Members of the Obama administration leaked a story to The New York Times last week saying the U.S. actually has stepped up operations against Qaeda-related groups in the midst of Yemen’s chaos, “exploiting a growing power vacuum in the country to strike at militant suspects with armed drones and fighter jets.” But some think the claim sounds suspiciously like an administration that’s in the dark, whistling. “I think it’s more signaling than fact,” says Princeton University’s Barbara Bodine, a former U.S. ambassador to Yemen. And in the meantime the chances of killing the wrong targets in such raids go up astronomically. “With the loss of intelligence cooperation with Yemen, we are trying to cut back the jihadis as much as possible,” says terrorism expert Bruce Hoffman of Georgetown University. “But where it used to be surgical, it’s now much blunter.”
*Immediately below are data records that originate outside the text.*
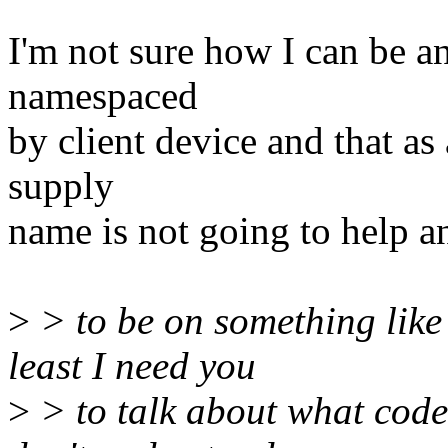
I'm not sure how I can be a
namespaced
by client device and that as
supply
name is not going to help a
>
> to be on something like 
least I need you
>
> to talk about what code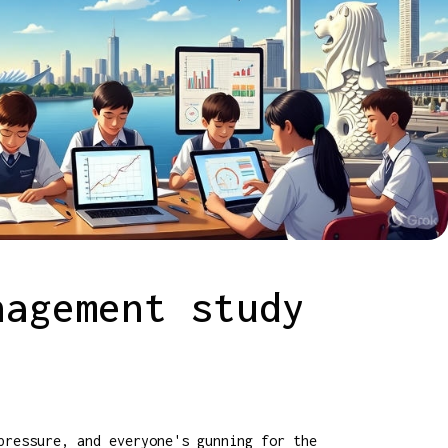
nagement study
pressure, and everyone's gunning for the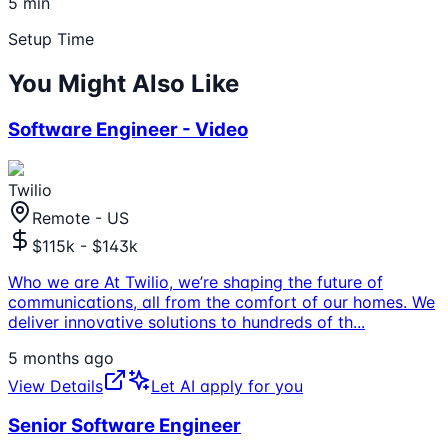
5 min
Setup Time
You Might Also Like
Software Engineer - Video
Twilio
Remote - US
$115k - $143k
Who we are At Twilio, we’re shaping the future of
communications, all from the comfort of our homes. We
deliver innovative solutions to hundreds of th
...
5 months ago
View Details
Let AI apply for you
Senior Software Engineer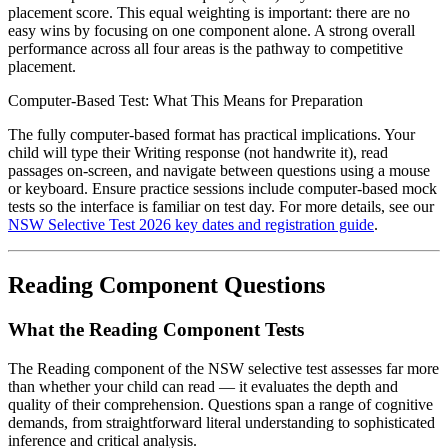
placement score. This equal weighting is important: there are no
easy wins by focusing on one component alone. A strong overall
performance across all four areas is the pathway to competitive
placement.
Computer-Based Test: What This Means for Preparation
The fully computer-based format has practical implications. Your
child will type their Writing response (not handwrite it), read
passages on-screen, and navigate between questions using a mouse
or keyboard. Ensure practice sessions include computer-based mock
tests so the interface is familiar on test day. For more details, see our
NSW Selective Test 2026 key dates and registration guide
.
Reading Component Questions
What the Reading Component Tests
The Reading component of the NSW selective test assesses far more
than whether your child can read — it evaluates the depth and
quality of their comprehension. Questions span a range of cognitive
demands, from straightforward literal understanding to sophisticated
inference and critical analysis.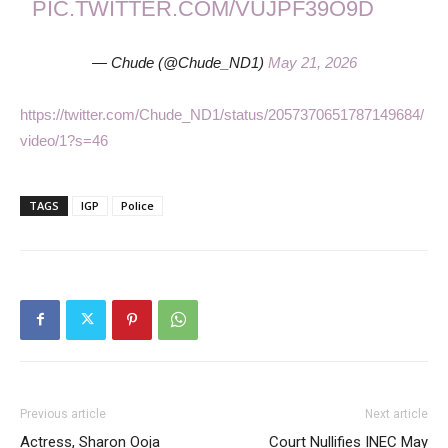
PIC.TWITTER.COM/VUJPF39O9D
— Chude (@Chude_ND1)
May 21, 2026
https://twitter.com/Chude_ND1/status/2057370651787149684/
video/1?s=46
TAGS
IGP
Police
Previous article
Next article
Actress, Sharon Ooja
Court Nullifies INEC May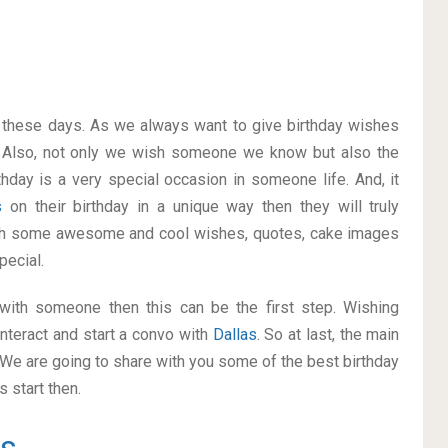
on these days. As we always want to give birthday wishes
 Also, not only we wish someone we know but also the
thday is a very special occasion in someone life. And, it
as
on their birthday in a unique way then they will truly
ith some awesome and cool wishes, quotes, cake images
pecial.
p with someone then this can be the first step. Wishing
nteract and start a convo with
Dallas
. So at last, the main
. We are going to share with you some of the best birthday
 start then.
as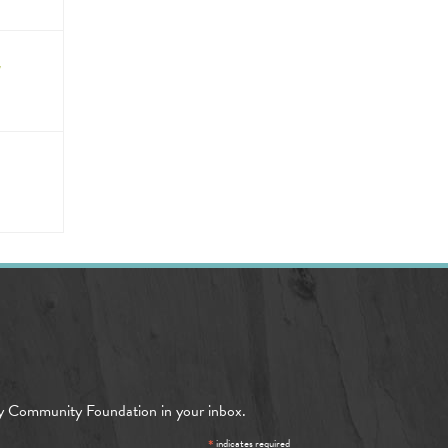
/
y Community Foundation in your inbox.
*
indicates required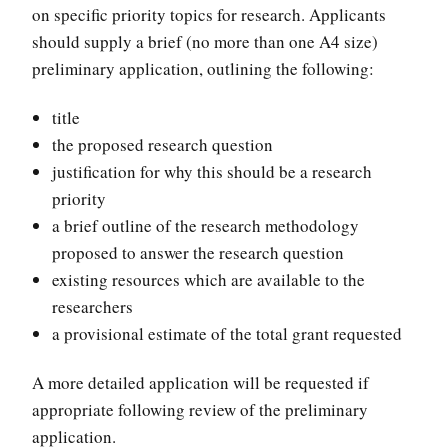
on specific priority topics for research. Applicants
should supply a brief (no more than one A4 size)
preliminary application, outlining the following:
title
the proposed research question
justification for why this should be a research
priority
a brief outline of the research methodology
proposed to answer the research question
existing resources which are available to the
researchers
a provisional estimate of the total grant requested
A more detailed application will be requested if
appropriate following review of the preliminary
application.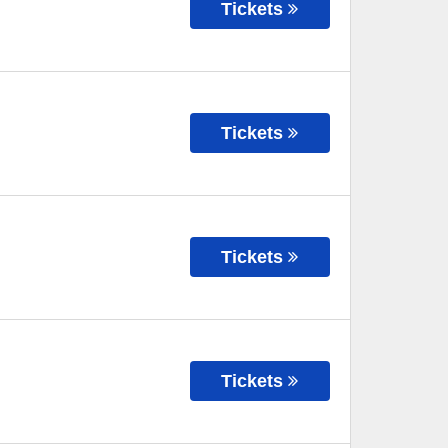
Tickets
Tickets
Tickets
Tickets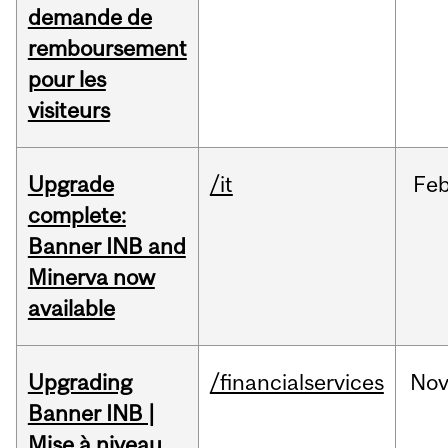
demande de
remboursement
pour les
visiteurs
Upgrade
/it
Fe
complete:
Banner INB and
Minerva now
available
Upgrading
/financialservices
No
Banner INB |
Mise à niveau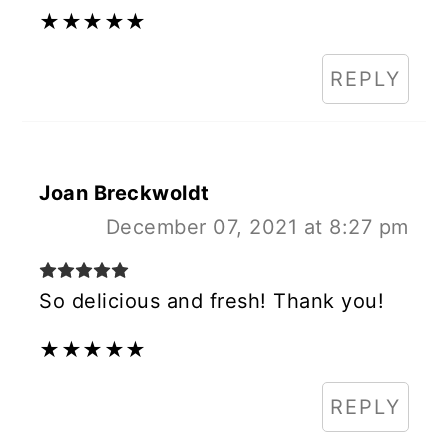
★
★
★
★
★
REPLY
Joan Breckwoldt
December 07, 2021 at 8:27 pm
So delicious and fresh! Thank you!
★
★
★
★
★
REPLY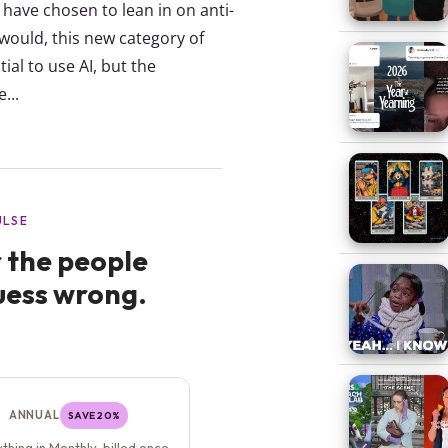
have chosen to lean in on anti-
 would, this new category of
ial to use AI, but the
...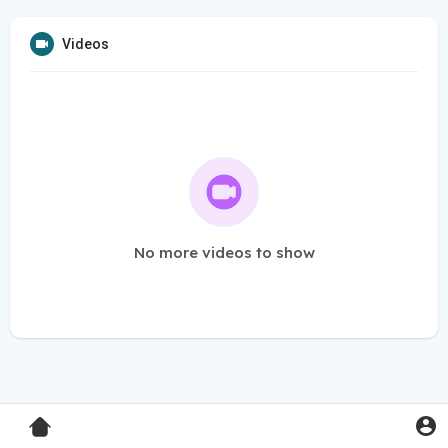
Videos
No more videos to show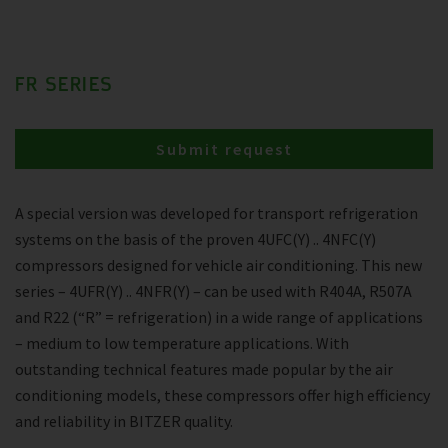
FR SERIES
Submit request
A special version was developed for transport refrigeration
systems on the basis of the proven 4UFC(Y) .. 4NFC(Y)
compressors designed for vehicle air conditioning. This new
series – 4UFR(Y) .. 4NFR(Y) – can be used with R404A, R507A
and R22 (“R” = refrigeration) in a wide range of applications
– medium to low temperature applications. With
outstanding technical features made popular by the air
conditioning models, these compressors offer high efficiency
and reliability in BITZER quality.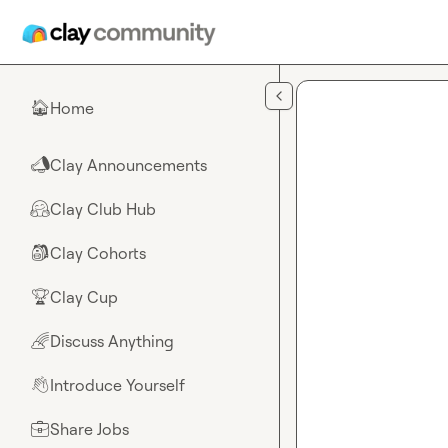
Skip to main content
Home
🏠
Clay Announcements
📣
Clay Club Hub
🤗
Clay Cohorts
🎒
Clay Cup
🏆
Discuss Anything
🌈
Introduce Yourself
👋
Share Jobs
💼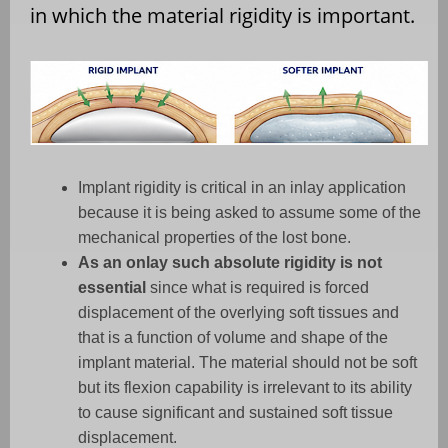
in which the material rigidity is important.
Implant rigidity is critical in an inlay application
because it is being asked to assume some of the
mechanical properties of the lost bone.
As an onlay such absolute rigidity is not
essential
since what is required is forced
displacement of the overlying soft tissues and
that is a function of volume and shape of the
implant material. The material should not be soft
but its flexion capability is irrelevant to its ability
to cause significant and sustained soft tissue
displacement.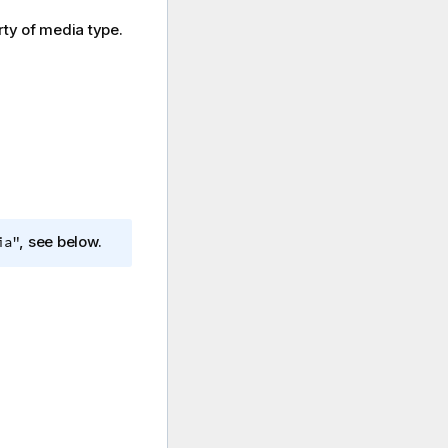
ty of media type.
, see below.
ia"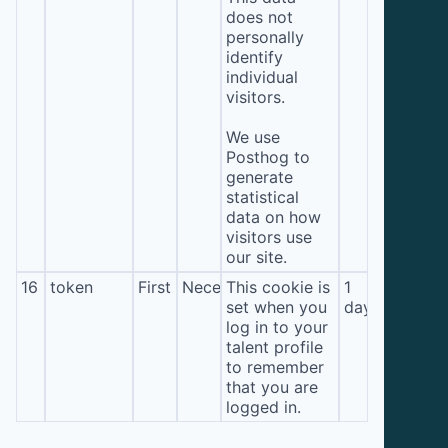
does not
personally
identify
individual
visitors.
We use
Posthog to
generate
statistical
data on how
visitors use
our site.
16
token
First
Necessary
This cookie is
1
set when you
day
log in to your
talent profile
to remember
that you are
logged in.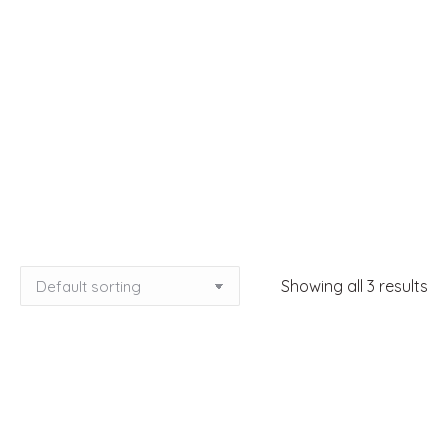
Showing all 3 results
The Americans have spent long years building liaison relationships with key figures in the military and intelligence apparatuses of countries across the Middle East who might deliver that kind of detailed information. But now, says Christopher Boucek of the Carnegie Endowment for International Peace, “the Libyans, the Tunisians, the Egyptians, the Yemenis—they are either gone or going.” And a particularly cruel irony, as a former CIA station chief in the Middle East points out, is that these relationships were so focused on catching a handful of terrorists that they missed the oncoming tidal wave of popular revolt. “What intelligence is supposed to do is be ready for things like this,” he says.
The thought is underscored by Edward Walker, a former assistant secretary of state for Near Eastern affairs who now teaches at Hamilton College in New York state. “We became far too overreliant on those networks,” he says. “When you are totally dependent on local intelligence organizations, you tend to protect them.” In the process America becomes blind to what the regime will not see.